Trace element water improves the antioxidant activity of buckwheat (Fagopyrum esculentum Moench) sprouts.

J Agric Food Chem. 2007 Oct 31;55(22):8934-40

Liu CL, Chen YS, Yang JH, Chiang BH, Hsu CK.

Department of Food Science, Nutrition, and Nutraceutical Biotechnology, Shih Chien University, 70, Ta-chih Street, Taipei 104, Taiwan, ROC.

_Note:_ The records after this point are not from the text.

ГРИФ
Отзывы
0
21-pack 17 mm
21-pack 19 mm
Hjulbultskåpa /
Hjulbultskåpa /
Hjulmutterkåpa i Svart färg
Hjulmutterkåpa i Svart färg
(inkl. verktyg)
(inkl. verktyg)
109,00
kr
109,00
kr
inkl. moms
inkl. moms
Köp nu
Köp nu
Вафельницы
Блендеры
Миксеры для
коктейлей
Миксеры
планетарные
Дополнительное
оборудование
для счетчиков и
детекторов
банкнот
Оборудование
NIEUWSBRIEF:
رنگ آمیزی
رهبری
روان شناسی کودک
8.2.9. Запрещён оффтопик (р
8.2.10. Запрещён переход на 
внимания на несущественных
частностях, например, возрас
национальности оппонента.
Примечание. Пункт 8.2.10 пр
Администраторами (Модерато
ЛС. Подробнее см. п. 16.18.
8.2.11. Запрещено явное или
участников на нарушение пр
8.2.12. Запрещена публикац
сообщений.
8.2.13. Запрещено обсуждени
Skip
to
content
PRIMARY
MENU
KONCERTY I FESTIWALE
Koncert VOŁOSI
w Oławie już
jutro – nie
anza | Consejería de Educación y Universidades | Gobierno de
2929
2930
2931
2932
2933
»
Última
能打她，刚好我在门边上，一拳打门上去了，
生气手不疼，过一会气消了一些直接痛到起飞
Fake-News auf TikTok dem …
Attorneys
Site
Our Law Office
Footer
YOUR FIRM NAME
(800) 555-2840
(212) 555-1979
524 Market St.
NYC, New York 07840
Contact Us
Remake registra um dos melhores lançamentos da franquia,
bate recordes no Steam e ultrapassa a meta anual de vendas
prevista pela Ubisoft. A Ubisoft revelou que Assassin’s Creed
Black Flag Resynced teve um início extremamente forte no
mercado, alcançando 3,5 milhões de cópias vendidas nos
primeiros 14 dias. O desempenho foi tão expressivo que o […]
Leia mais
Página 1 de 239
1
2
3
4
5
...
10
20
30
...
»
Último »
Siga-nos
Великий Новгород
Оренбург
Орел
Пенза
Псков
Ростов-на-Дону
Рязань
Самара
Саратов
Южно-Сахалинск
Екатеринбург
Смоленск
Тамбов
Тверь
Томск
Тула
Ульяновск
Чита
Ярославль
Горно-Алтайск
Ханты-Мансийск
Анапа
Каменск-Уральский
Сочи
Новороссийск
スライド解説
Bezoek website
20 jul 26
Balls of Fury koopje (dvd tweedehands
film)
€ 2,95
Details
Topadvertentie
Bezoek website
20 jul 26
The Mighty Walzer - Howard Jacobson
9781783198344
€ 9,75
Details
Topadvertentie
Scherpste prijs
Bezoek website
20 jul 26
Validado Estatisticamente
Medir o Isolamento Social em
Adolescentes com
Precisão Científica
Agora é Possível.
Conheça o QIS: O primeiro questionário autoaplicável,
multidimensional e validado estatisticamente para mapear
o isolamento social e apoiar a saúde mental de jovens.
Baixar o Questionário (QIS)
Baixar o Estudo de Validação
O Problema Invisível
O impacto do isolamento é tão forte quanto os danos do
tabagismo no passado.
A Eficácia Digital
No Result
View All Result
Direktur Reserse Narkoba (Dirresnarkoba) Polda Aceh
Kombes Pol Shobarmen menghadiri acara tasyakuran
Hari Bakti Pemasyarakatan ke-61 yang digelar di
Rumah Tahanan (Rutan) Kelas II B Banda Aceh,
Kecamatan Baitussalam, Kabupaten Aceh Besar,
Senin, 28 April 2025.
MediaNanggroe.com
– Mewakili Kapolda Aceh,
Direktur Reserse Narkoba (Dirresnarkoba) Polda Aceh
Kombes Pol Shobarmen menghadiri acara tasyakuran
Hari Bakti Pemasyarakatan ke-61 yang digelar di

Buckwheat (Fagopyrum esculentum Moench) was grown in trace element water (TEW) (100, 200, 300, 400, and 500 ppm) and deionized water (DIW) to evaluate whether the beneficial effects of trace elements on the antioxidant activity could be accomplished with the supplement of TEW. At 300 ppm, TEW significantly increased the Cu, Zn, Mn, and Fe contents in buckwheat sprout but not the Se content. However, the levels of rutin, isoorientin, vitexin, and isovitexin did not differ between buckwheat sprouts grown in TEW and DIW. The ethanolic extract from buckwheat sprout grown in 300 ppm of TEW showed higher ferrous ion chelating activity and inhibitory activity toward lipid peroxidation than that grown in DIW. The extract in the TEW group also enhanced intracellular superoxide dismutase activity and lowered reactive oxygen species and superoxide anion in the human Hep G2 cell. It was concluded that TEW could increase the antioxidant activities of buckwheat sprouts.